To constitute a public charity the benefit must not be conferred upon certain and defined individuals, but must be conferred on indefinite persons composing the public or some part of the public, but the indefinite class may be of one sex or the inhabitants of a particular city, town or county or the members of a particular religious or secular organization. (Grand Lodge v. Board of Review, 281 Ill. 480; 11 Corpus Juris, 338.) Where a charity operates on indefinite persons whose care and support would otherwise rest upon the public the effect is to afford relief from the public burden, and such charity is public in its nature though its benefits are extended to members of a certain organization. Grand Lodge v. Board ofReview, supra.

In determining whether property is exempt from taxation the statute providing for exemptions is to be construed *578 strictly and doubtful considerations are to be resolved against the exemptions. Whether property is to be exempt depends upon the facts pertaining to its use as shown in each individual case, and the burden is on the party claiming the exemption provided by the statute. (Knox College v. Board of Review,supra; People v. Deutsche Gemeinde, 249 Ill. 132; MonticelloFemale Seminary v. People, 106 id. 398.) Appellant's property is not held and the chapter is not operated for pecuniary profit. The influence of appellant on those affected thereby is of wholesome benefit to them. That the purposes of such organizations in university life under proper direction assist their membership in establishing themselves in life and to come under the influence of education cannot be doubted. The practice of appellant of extending credit to those unable to otherwise complete their college courses is of a highly commendable character. These facts, however, do not constitute the appellant an institution of public charity nor a beneficent and charitable organization. The reason for exempting certain property from public taxes arises from the fact that such property, in its use for charitable purposes, tends to lessen the burdens of government and to affect the general welfare of the public. It is not urged that a college fraternity is a public charity, but the contention is that it is a beneficent and charitable organization. We are of the opinion, however, that the beneficent and charitable organizations contemplated in the Revenue act are those which tend, in their operation, to lessen the burdens of government.

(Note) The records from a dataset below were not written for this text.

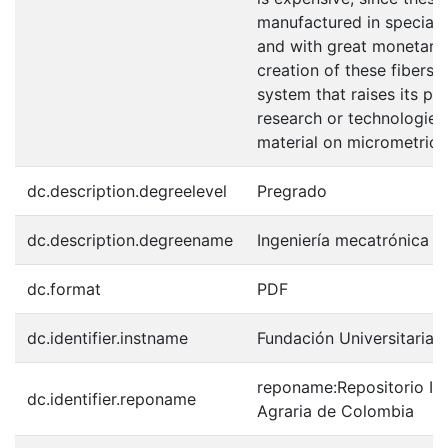
manufactured in special 
and with great monetary v
creation of these fibers 
system that raises its pr
research or technologies 
material on micrometric 
dc.description.degreelevel
Pregrado
dc.description.degreename
Ingeniería mecatrónica
dc.format
PDF
dc.identifier.instname
Fundación Universitaria 
reponame:Repositorio Ins
dc.identifier.reponame
Agraria de Colombia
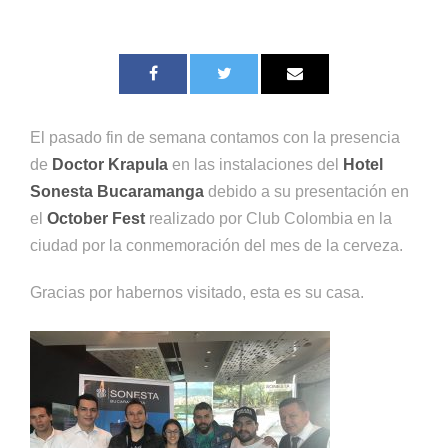
El pasado fin de semana contamos con la presencia
de
Doctor Krapula
en las instalaciones del
Hotel
Sonesta Bucaramanga
debido a su presentación en
el
October Fest
realizado por Club Colombia en la
ciudad por la conmemoración del mes de la cerveza.
Gracias por habernos visitado, esta es su casa.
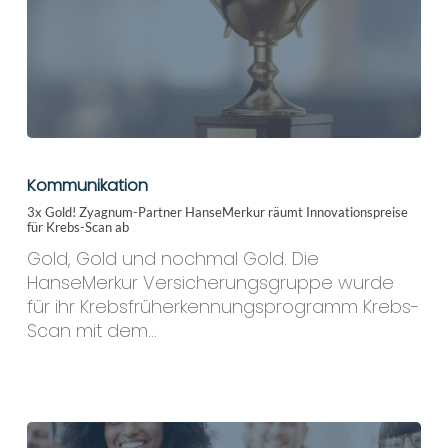
3x
Gold!
Kommunikation
Zyagnum-
3x Gold! Zyagnum-Partner HanseMerkur räumt Innovationspreise
Partner
für Krebs-Scan ab
HanseMerkur
Gold, Gold und nochmal Gold. Die
räumt
HanseMerkur Versicherungsgruppe wurde
Innovationspreise
für ihr Krebsfrüherkennungsprogramm Krebs-
für
Scan mit dem…
Krebs-
Scan
ab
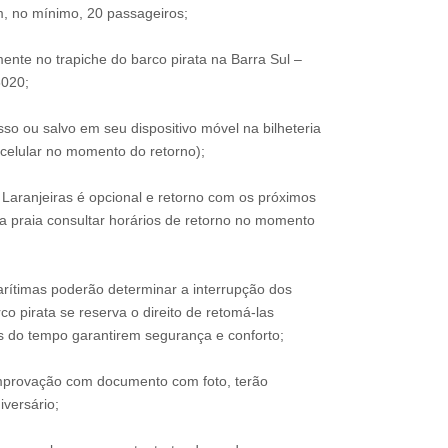
, no mínimo, 20 passageiros;
nte no trapiche do barco pirata na Barra Sul –
020;
o ou salvo em seu dispositivo móvel na bilheteria
celular no momento do retorno);
Laranjeiras é opcional e retorno com os próximos
 praia consultar horários de retorno no momento
arítimas poderão determinar a interrupção dos
co pirata se reserva o direito de retomá-las
 do tempo garantirem segurança e conforto;
omprovação com documento com foto, terão
iversário;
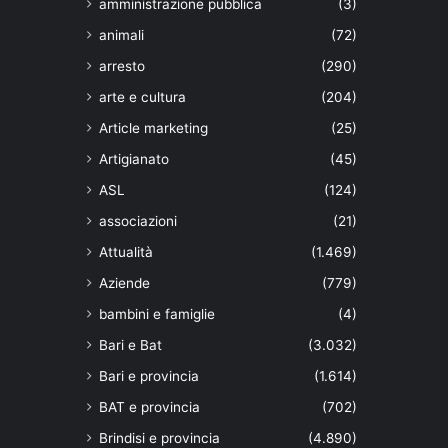
amministrazione pubblica
(3)
animali
(72)
arresto
(290)
arte e cultura
(204)
Article marketing
(25)
Artigianato
(45)
ASL
(124)
associazioni
(21)
Attualità
(1.469)
Aziende
(779)
bambini e famiglie
(4)
Bari e Bat
(3.032)
Bari e provincia
(1.614)
BAT e provincia
(702)
Brindisi e provincia
(4.890)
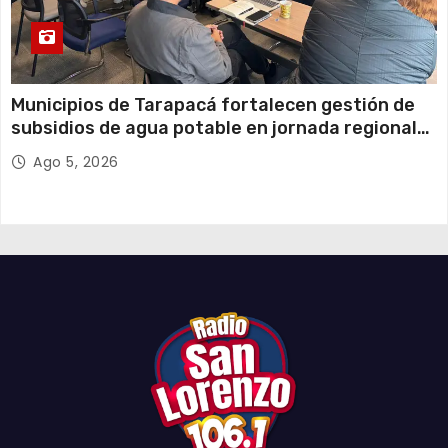
Municipios de Tarapacá fortalecen gestión de
subsidios de agua potable en jornada regional
organizada por Aguas del Altiplano y ANDESS
Ago 5, 2026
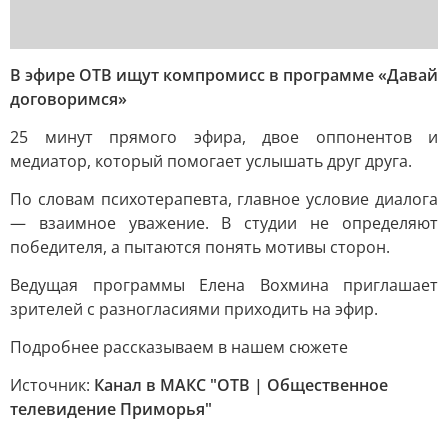
В эфире ОТВ ищут компромисс в программе «Давай
договоримся»
25 минут прямого эфира, двое оппонентов и
медиатор, который помогает услышать друг друга.
По словам психотерапевта, главное условие диалога
— взаимное уважение. В студии не определяют
победителя, а пытаются понять мотивы сторон.
Ведущая программы Елена Вохмина приглашает
зрителей с разногласиями приходить на эфир.
Подробнее рассказываем в нашем сюжете
Источник:
Канал в МАКС "ОТВ | Общественное
телевидение Приморья"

While the appellant exercises a good influence on the student body and relieves the university by providing rooming facilities for men, we are of the opinion that its property does not come within the provisions and intent of the Revenue act herein referred to.

Counsel have cited cases of other States where property of such organizations as appellant has been held exempt. *579 These cases either differ from the case at bar on the facts or the statutes are not similar to ours.

The county court did not err in overruling the objections, and the judgment will be affirmed.

Judgment affirmed.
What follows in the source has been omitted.